Some of his songs, such as "Put Me In My Little Cell" were included in musicals by other composers.

==Recordings==
"An Album of Military Band Music," an early stereo recording by The Band of the Grenadier Guards, has been reissued as a digital download. It includes the movements "Portia" and "Doge's March" from Rosse's The Merchant of Venice suite.

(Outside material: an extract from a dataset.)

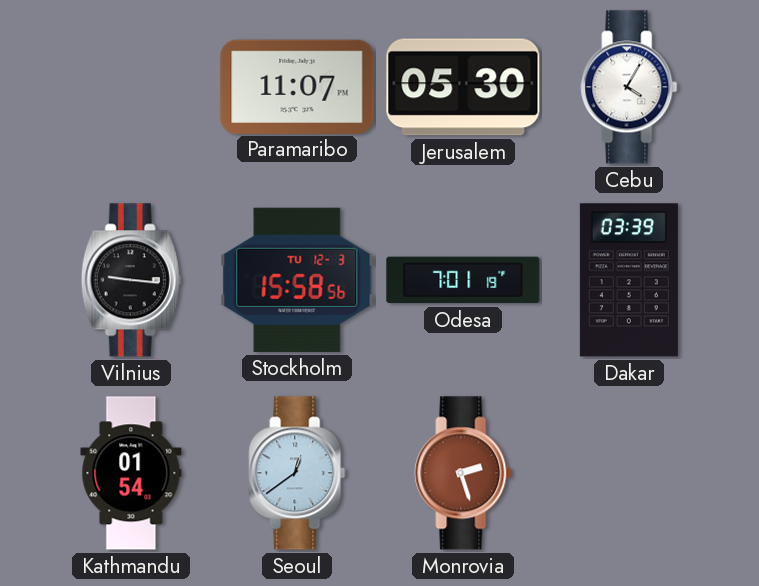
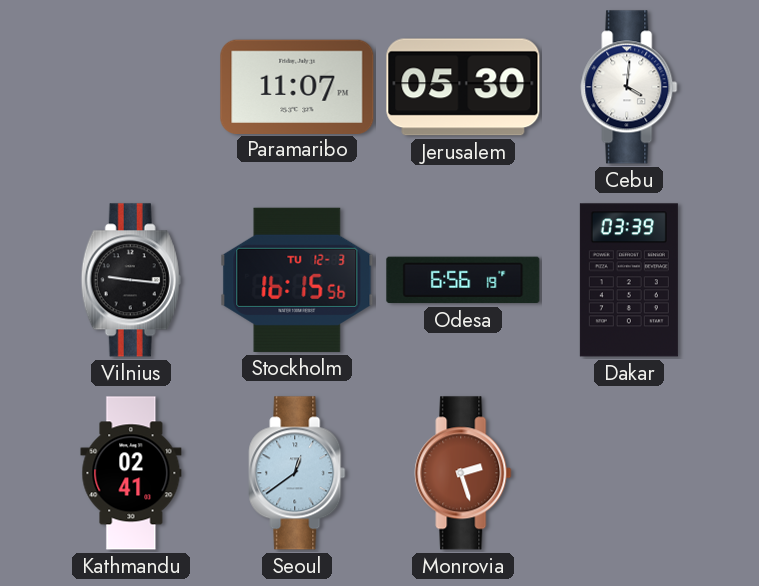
Cebu: 4:05 -> 4:01
Stockholm: 15:58 -> 16:15
Odesa: 7:01 -> 6:56
Kathmandu: 01:54 -> 02:41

Five Movements from The Merchant of Venice suite in a 1921 reduction for violin and piano by Albert Sammons are included on the 2002 CD "Trails of Creativity 1918-1938" featuring violinist David Frühwirth accompanied by pianist Henri Sigfridsson; AVIE CD0009; UPC 8 22252 0009 2 4. The "Doge's March" movement from the same suite in its orchestral form can be heard performed by The New London Orchestra conducted by Ronald Corp on a Hyperion Records CD (British Light Music Classics 4) from 2002. His music had some representation on acetate and LP, including an appearance in a Folkways Records compilation of "The theatre lyrics of P. G. Wodehouse" released in 1961.